EXERCISE PROMPT:
Write the data out again exactly, with every picture removed.

DATA PROVIDED section start

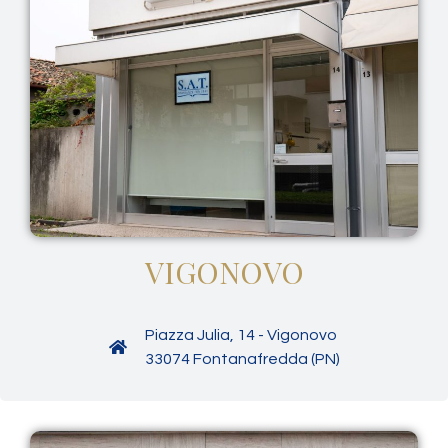
VIGONOVO
Piazza Julia, 14 - Vigonovo
33074 Fontanafredda (PN)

DATA PROVIDED section end

OUTPUT FOR THIS EXERCISE:
VIGONOVO
Piazza Julia, 14 - Vigonovo
33074 Fontanafredda (PN)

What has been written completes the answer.